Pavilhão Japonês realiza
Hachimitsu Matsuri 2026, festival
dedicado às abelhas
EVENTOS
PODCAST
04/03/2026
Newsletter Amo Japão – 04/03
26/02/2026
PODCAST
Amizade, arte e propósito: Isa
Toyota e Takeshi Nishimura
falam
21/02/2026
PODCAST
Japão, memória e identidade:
■ ■ ■ ■
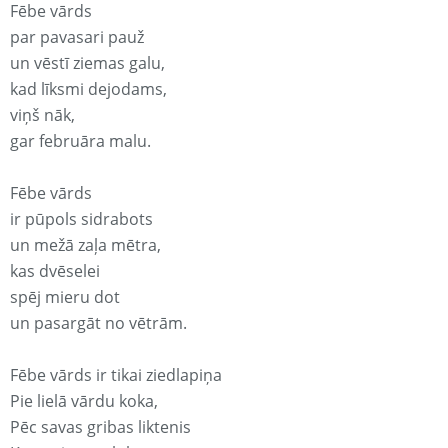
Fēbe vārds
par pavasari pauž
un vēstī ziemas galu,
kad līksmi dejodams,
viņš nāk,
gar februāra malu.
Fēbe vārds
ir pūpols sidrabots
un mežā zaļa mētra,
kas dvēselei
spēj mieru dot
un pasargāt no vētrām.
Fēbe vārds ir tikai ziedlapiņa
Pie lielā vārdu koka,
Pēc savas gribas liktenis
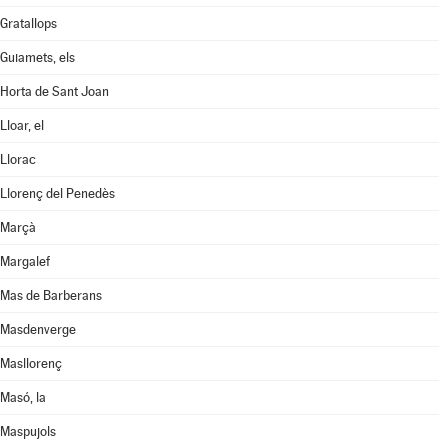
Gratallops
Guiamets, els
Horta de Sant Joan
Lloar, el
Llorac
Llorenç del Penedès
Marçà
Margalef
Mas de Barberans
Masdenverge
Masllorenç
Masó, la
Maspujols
■ ■ ■ ■
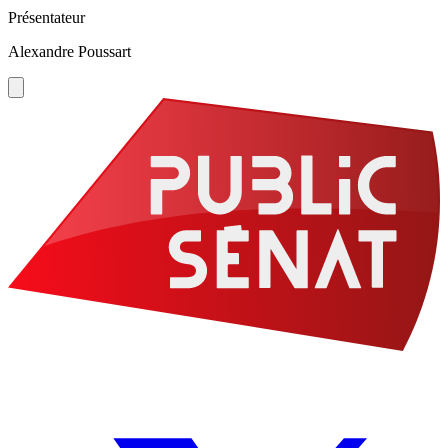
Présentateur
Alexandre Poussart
■ ■ ■ ■
Work required
Which lines in the data above contain "Japão"? Show each one.

Exercise result
Newsletter Amo Japão – 04/03
Japão, memória e identidade:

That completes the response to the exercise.